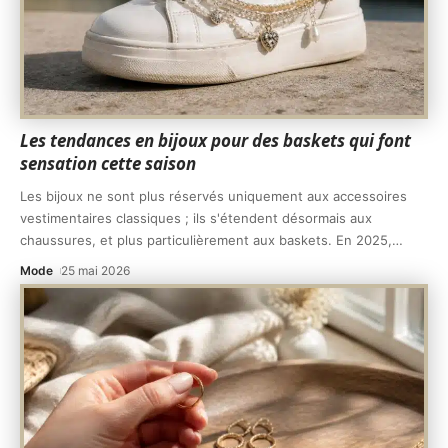
Les tendances en bijoux pour des baskets qui font
sensation cette saison
Les bijoux ne sont plus réservés uniquement aux accessoires
vestimentaires classiques ; ils s'étendent désormais aux
chaussures, et plus particulièrement aux baskets. En 2025,
…
Mode
25 mai 2026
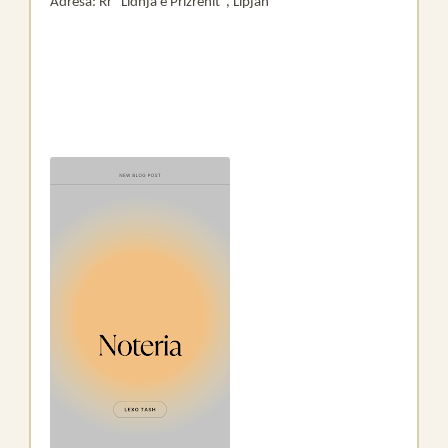
Adresa: Rr "Lidhja e Prizrenit", Lipjan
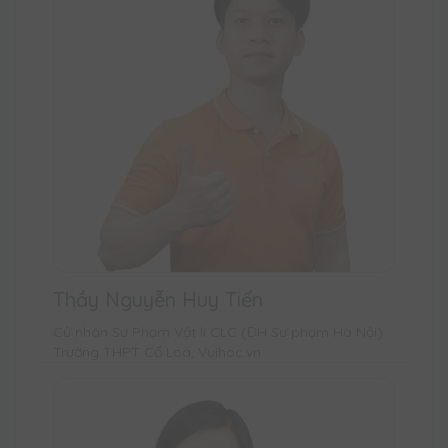
Thầy Nguyễn Huy Tiến
Cử nhân Sư Phạm Vật lí CLC (ĐH Sư phạm Hà Nội)
Trường THPT Cổ Loa, Vuihoc.vn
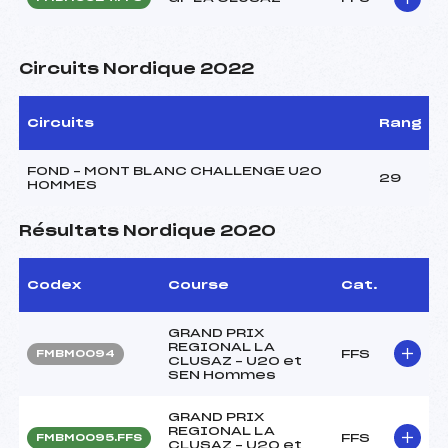
Circuits Nordique 2022
Circuits
Rang
FOND – MONT BLANC CHALLENGE U20
29
HOMMES
Résultats Nordique 2020
Codex
Course
Cat.
GRAND PRIX
REGIONAL LA
FFS
FMBM0094
CLUSAZ – U20 et
SEN Hommes
GRAND PRIX
REGIONAL LA
FFS
FMBM0095.FFS
CLUSAZ – U20 et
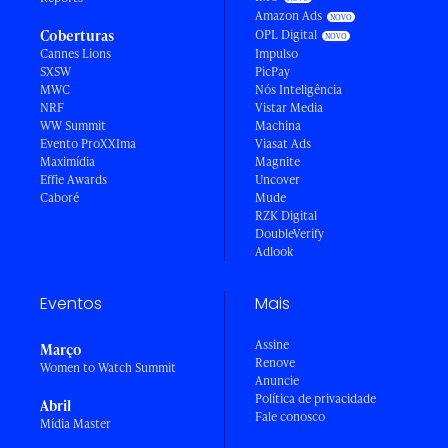
Amazon Ads
Coberturas
OPL Digital
Cannes Lions
Impulso
SXSW
PicPay
MWC
Nós Inteligência
NRF
Vistar Media
WW Summit
Machina
Evento ProXXIma
Viasat Ads
Maximídia
Magnite
Effie Awards
Uncover
Caboré
Mude
RZK Digital
DoubleVerify
Adlook
Eventos
Mais
Assine
Março
Renove
Women to Watch Summit
Anuncie
Política de privacidade
Abril
Fale conosco
Mídia Master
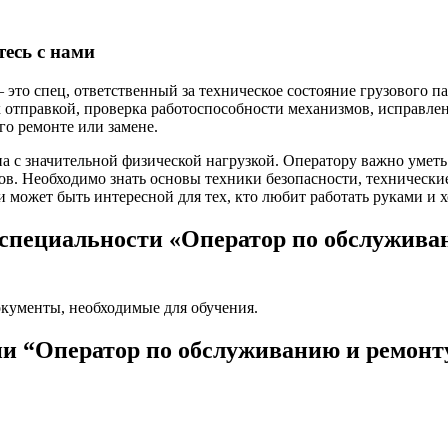
тесь с нами
это спец, ответственный за техническое состояние грузового па
х отправкой, проверка работоспособности механизмов, исправлен
го ремонте или замене.
на с значительной физической нагрузкой. Оператору важно умет
ов. Необходимо знать основы техники безопасности, технически
и может быть интересной для тех, кто любит работать руками и 
специальности «Оператор по обслуживан
окументы, необходимые для обучения.
и “Оператор по обслуживанию и ремонту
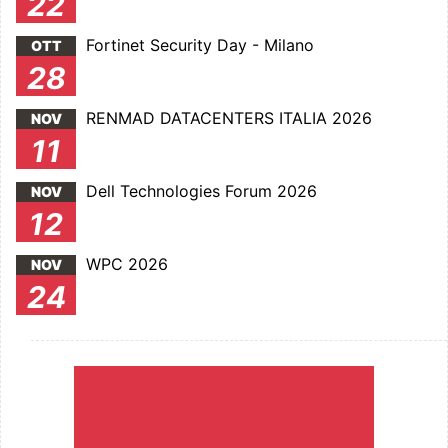
22
Fortinet Security Day - Milano
OTT
28
RENMAD DATACENTERS ITALIA 2026
NOV
11
Dell Technologies Forum 2026
NOV
12
WPC 2026
NOV
24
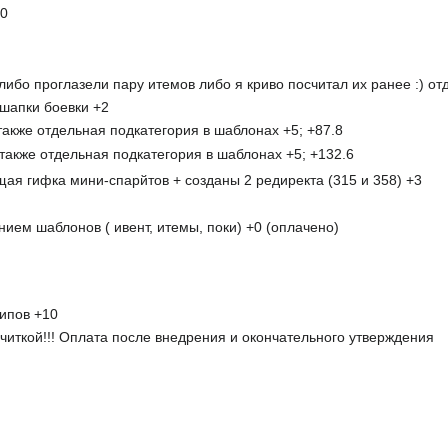
10
либо проглазели пару итемов либо я криво посчитал их ранее :) от
 шапки боевки +2
также отдельная подкатегория в шаблонах +5; +87.8
также отдельная подкатегория в шаблонах +5; +132.6
щая гифка мини-спарйтов + созданы 2 редиректа (315 и 358) +3
ием шаблонов ( ивент, итемы, поки) +0 (оплачено)
ипов +10
читкой!!! Оплата после внедрения и окончательного утверждения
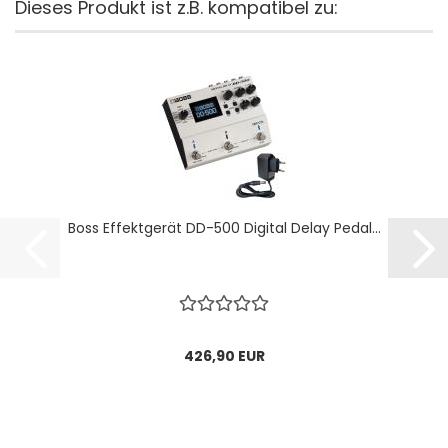
Dieses Produkt ist z.B. kompatibel zu:
Boss Effektgerät DD-500 Digital Delay Pedal...
426,90 EUR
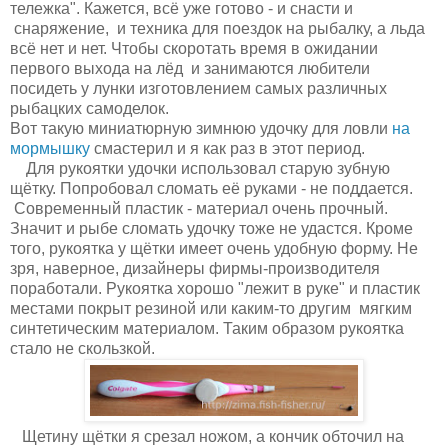
тележка". Кажется, всё уже готово - и снасти и
снаряжение, и техника для поездок на рыбалку, а льда
всё нет и нет. Чтобы скоротать время в ожидании
первого выхода на лёд и занимаются любители
посидеть у лунки изготовлением самых различных
рыбацких самоделок.
Вот такую миниатюрную зимнюю удочку для ловли
на
мормышку
смастерил и я как раз в этот период.
Для рукоятки удочки использовал старую зубную
щётку. Попробовал сломать её руками - не поддается.
Современный пластик - материал очень прочный.
Значит и рыбе сломать удочку тоже не удастся. Кроме
того, рукоятка у щётки имеет очень удобную форму. Не
зря, наверное, дизайнеры фирмы-производителя
поработали. Рукоятка хорошо "лежит в руке" и пластик
местами покрыт резиной или каким-то другим мягким
синтетическим материалом. Таким образом рукоятка
стало не скользкой.
Щетину щётки я срезал ножом, а кончик обточил на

• Assigned task: Tell me how many lines in the data include "руками", giving only the number.

• Solution to this task: 2